> [REQUIREMENT]
Repeat every entry word for word. Images do not belong in the copy.

• • • • • • •

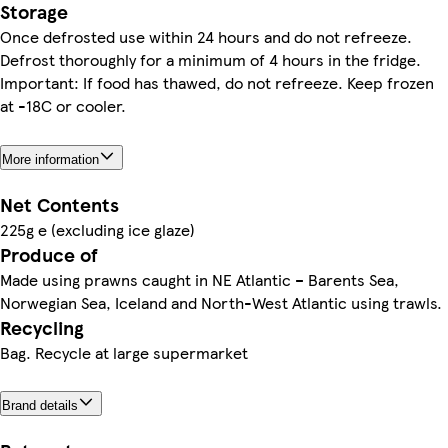
Storage
Once defrosted use within 24 hours and do not refreeze.
Defrost thoroughly for a minimum of 4 hours in the fridge.
Important: If food has thawed, do not refreeze. Keep frozen
at -18C or cooler.
More information
Net Contents
225g e (excluding ice glaze)
Produce of
Made using prawns caught in NE Atlantic – Barents Sea,
Norwegian Sea, Iceland and North-West Atlantic using trawls.
Recycling
Bag. Recycle at large supermarket
Brand details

• • • • • • •

> [ANSWER BELOW]
Storage
Once defrosted use within 24 hours and do not refreeze.
Defrost thoroughly for a minimum of 4 hours in the fridge.
Important: If food has thawed, do not refreeze. Keep frozen
at -18C or cooler.
More information
Net Contents
225g e (excluding ice glaze)
Produce of
Made using prawns caught in NE Atlantic – Barents Sea,
Norwegian Sea, Iceland and North-West Atlantic using trawls.
Recycling
Bag. Recycle at large supermarket
Brand details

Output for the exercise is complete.